GMSK communication device test system

A communication device test system is unnecessary to consider a phase offset between reproduced ideal data and phase data to be measured. The communication device test system includes AD converters for sampling two rectangular signals, an offset detector for determining offset and amplitude values which are a center of phase rotation, a phase detector for producing phase data from data subtracted by the offset, a differentiator for converting the phase data to a frequency data, a DFT which squares the frequency data and performs a DFT function to produce a bit rate frequency, a bit data regenerator which generates, when receiving the frequency data and bit rate frequency, bit data through a demodulation process, an ideal data generator for generating ideal frequency data, a difference calculation part for calculating the difference between the frequency data and the ideal data, and an integration/phase error detector which converts the error data to phase information and determines a root mean square phase error.

TECHNICAL FIELD 
This invention relates to a test system for testing communication devices 
modulated by a GMSK (Gaussian Minimum Shift Keying) method and used in a 
digital communication field such as a GSM (Global System for Mobile 
Communication). 
BACKGROUND ART 
Test items for testing a device under test (DUT) 100 which is a GMSK 
modulation communication device include measurement of phase differences 
between an DUT output and an ideal signal. The DUT output is an analog 
base band wave forms I(t) and Q(t), which represent an in phase signal and 
a quadrature phase signal, respectively. 
The DUT 100 receives transmission data TX.sub.dat of, for example, 270.833 
kbps transmission speed and provides the received data a digital 
conversion process of a Gaussian filter characteristics by a digital 
signal processing technology installed therein.

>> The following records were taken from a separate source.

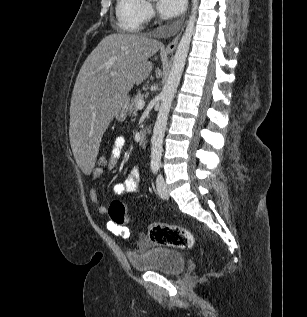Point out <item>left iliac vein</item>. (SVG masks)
Returning a JSON list of instances; mask_svg holds the SVG:
<instances>
[{
	"mask_svg": "<svg viewBox=\"0 0 307 317\" xmlns=\"http://www.w3.org/2000/svg\"><path fill=\"white\" fill-rule=\"evenodd\" d=\"M156 188H157V192H158L159 196L162 199H168V197H169L168 189H167V186H166L164 179L161 175H159L156 179Z\"/></svg>",
	"mask_w": 307,
	"mask_h": 317,
	"instance_id": "left-iliac-vein-1",
	"label": "left iliac vein"
}]
</instances>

The Gaussian converted 
data is DA (digital-analog) converted, and thus, an analog base band 
waveforms I(t) and Q(t) are produced by the DUT 100. 

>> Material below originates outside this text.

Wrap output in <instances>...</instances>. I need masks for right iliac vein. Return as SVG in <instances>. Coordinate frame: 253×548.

An example of conventional measurement system for testing the DUT is shown 
in FIG. 3. The base band waveforms I(t) and Q(t) are modulated by a 
rectangular modulator 110 whereby the base band waveforms are 
rectangularly modulated with the use of a carrier signal f.sub.c having a 
several MHz carrier frequency. The modulated high frequency signal 
120.sub.rf is measured by the measurement system as described below. 

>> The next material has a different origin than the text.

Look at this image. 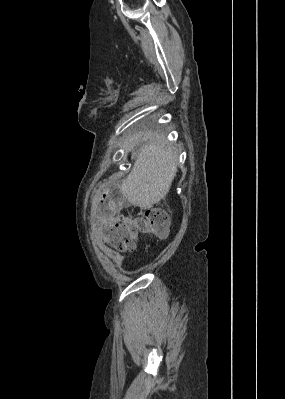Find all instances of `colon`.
Segmentation results:
<instances>
[{"mask_svg":"<svg viewBox=\"0 0 285 399\" xmlns=\"http://www.w3.org/2000/svg\"><path fill=\"white\" fill-rule=\"evenodd\" d=\"M118 208L119 193L114 188L101 191L92 204L100 236L111 242L115 250L122 253L134 250L140 235H168L169 219L162 208H143L134 214L117 213Z\"/></svg>","mask_w":285,"mask_h":399,"instance_id":"5ec220e1","label":"colon"}]
</instances>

The measurement system is formed of an AD (analog-digital) converter 82, a 
buffer memory 83, an IQ demodulator 84, a phase/amplitude calculation part 
86, and an error calculation part 90. 
The AD converter 82, in receiving the high frequency signal 120.sub.rf 
which has been rectangularly modulated, samples the signal 120.sub.rf with 
a sampling clock f.sub.smp and converts the sampled data to a digital 
signal. The digitized signal for a certain period is stored in the buffer 
memory 83. 
The IQ demodulator 84 extracts the base band I and Q signals which are 
received by the phase/amplitude calculation part 86. Amplitude data train 
88.sub.amp and phase data train 87.sub.phase are obtained by the 
phase/amplitude calculation part 86 which are then provided to the error 
calculation part 90. 
The error calculation part 90 is formed of a differential/IF removal part 
92, a zero cross detection/compensation part 93, a clock phase/period 
detection part 94, a pro-synchronization bit pattern extraction part 95, 
an ideal data generator 96 and a difference detection/linear regression 
calculation part 97. 
The differential/IF removal part 92, in receiving the phase data train 
87.sub.phase noted above, differentiates the phase data train to convert 
to frequency data train. The zero cross detection/compensation part 93 
receives the frequency data train and establishes timing reproduction 
points through a zero crossing method. Based on the timing reproduction 
points, the clock phase/period detection part 94 reproduces a baud rate 
clock of 270 kbps transmission speed through a least square method. 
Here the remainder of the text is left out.